Premium allocable to a Mortgage Loan originated on or before that date should be
allocated among the principal payments on the Mortgage Loan and allowed as an
ordinary deduction as principal payments are made (whether as scheduled payments
or prepayments).
 
TAXATION OF CERTIFICATES IF STRIPPED BOND RULES APPLY.
 
     If the stripped bond rules apply to a Certificate, income on the
Certificate will be treated as original issue discount and will be included in
income as it accrues under a constant yield method.

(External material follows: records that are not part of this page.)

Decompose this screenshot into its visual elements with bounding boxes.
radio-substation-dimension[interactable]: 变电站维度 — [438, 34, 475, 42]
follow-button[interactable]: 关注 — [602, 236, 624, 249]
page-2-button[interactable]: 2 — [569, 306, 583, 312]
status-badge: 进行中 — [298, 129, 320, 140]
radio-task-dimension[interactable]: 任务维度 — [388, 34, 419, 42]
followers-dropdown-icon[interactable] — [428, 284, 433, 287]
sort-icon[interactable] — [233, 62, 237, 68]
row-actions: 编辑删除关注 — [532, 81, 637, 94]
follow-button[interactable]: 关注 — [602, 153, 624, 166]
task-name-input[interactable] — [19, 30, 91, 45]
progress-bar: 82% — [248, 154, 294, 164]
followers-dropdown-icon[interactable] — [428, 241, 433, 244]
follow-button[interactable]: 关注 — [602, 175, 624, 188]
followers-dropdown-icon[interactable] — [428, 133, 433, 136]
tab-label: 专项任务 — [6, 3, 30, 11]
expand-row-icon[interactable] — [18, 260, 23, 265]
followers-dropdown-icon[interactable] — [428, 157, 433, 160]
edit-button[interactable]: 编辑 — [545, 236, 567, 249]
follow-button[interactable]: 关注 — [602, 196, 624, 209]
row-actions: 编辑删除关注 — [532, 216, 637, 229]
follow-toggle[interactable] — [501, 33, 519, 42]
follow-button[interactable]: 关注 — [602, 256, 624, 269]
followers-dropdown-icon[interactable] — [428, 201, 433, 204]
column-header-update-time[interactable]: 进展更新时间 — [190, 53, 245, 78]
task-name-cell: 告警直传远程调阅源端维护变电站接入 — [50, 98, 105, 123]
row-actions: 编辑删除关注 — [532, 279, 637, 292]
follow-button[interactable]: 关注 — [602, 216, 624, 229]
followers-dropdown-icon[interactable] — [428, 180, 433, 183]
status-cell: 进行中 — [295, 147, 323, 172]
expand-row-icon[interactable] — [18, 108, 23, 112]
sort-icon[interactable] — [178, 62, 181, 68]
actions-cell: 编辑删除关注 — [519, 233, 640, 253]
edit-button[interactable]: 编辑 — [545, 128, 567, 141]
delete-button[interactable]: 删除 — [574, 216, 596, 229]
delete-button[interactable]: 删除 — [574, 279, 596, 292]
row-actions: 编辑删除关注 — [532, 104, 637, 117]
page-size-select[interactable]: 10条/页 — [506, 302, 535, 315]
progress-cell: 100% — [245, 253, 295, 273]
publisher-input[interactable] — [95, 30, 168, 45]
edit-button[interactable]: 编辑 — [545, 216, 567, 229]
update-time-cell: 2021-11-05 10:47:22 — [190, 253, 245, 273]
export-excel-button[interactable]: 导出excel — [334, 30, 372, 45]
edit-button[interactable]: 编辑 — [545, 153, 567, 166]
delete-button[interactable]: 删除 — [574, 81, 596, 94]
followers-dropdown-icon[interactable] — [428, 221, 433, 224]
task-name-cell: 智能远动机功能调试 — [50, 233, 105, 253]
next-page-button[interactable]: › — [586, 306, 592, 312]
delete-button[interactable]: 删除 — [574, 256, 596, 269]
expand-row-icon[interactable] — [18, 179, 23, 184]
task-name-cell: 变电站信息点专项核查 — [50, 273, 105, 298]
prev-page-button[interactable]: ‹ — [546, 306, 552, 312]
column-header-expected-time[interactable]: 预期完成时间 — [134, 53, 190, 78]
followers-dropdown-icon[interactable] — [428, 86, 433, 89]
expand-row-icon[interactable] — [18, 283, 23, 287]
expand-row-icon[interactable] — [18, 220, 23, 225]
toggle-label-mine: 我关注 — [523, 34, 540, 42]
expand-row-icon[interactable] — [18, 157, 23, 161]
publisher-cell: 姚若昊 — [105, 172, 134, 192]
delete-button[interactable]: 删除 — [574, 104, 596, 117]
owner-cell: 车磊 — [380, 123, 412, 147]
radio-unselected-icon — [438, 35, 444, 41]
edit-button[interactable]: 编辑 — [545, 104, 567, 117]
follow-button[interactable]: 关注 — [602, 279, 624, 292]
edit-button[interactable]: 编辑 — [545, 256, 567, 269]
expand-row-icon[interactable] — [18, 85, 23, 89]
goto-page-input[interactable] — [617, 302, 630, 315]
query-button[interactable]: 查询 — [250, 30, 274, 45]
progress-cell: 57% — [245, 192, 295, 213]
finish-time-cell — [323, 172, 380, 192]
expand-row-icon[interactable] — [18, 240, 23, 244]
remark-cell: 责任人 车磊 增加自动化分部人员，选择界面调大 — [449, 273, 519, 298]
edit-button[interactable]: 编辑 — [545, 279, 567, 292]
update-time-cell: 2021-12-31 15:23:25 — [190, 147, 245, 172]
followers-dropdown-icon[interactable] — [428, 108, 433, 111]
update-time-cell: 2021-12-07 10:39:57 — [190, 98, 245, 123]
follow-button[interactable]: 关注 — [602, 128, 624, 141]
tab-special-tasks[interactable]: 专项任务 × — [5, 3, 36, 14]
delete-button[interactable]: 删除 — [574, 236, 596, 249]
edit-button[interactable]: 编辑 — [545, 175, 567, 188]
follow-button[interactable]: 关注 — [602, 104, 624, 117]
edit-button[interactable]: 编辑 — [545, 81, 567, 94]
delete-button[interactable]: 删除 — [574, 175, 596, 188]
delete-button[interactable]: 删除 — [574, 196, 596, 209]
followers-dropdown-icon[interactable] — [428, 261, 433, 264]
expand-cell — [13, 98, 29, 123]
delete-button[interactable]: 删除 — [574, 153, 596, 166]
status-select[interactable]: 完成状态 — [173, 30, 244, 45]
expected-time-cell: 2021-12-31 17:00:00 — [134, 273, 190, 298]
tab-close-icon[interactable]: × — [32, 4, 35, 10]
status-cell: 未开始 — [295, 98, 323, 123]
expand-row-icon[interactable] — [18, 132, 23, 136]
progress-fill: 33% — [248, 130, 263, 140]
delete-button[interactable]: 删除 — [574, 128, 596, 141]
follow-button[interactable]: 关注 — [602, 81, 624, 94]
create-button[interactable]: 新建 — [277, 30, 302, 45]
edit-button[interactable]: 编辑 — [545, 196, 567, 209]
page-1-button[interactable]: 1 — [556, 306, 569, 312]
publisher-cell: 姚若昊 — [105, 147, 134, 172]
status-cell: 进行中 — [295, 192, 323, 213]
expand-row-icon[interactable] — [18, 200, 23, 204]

More specifically, for
purposes of applying the original issue discount rules of the Code, the Owner
will likely be taxed as if it had purchased a newly issued, single debt
instrument providing for payments equal to the payments on the interests in the
Mortgage Loans allocable to the Certificate, and having original issue discount
equal to the excess of the sum of such payments over the Owner's purchase price
for the Certificate (which would be treated as the issue price). The amount of
original issue discount income accruing in any taxable year will be computed
generally as described above under 'REMIC Certificates--Income from Regular
Certificates--Original Issue Discount'. It is possible, however, that the
calculation must be made using as the Prepayment Assumption an assumption of
zero prepayments. If the calculation is made assuming no future prepayments,
then the Owner should be allowed to deduct currently any negative amount of
original issue discount produced by the accrual formula.
 
     Different approaches could be applied in calculating income under the

stripped bond rules. For example, a Certificate could be viewed as a collection
of separate debt instruments (one for each payment allocable to the Certificate)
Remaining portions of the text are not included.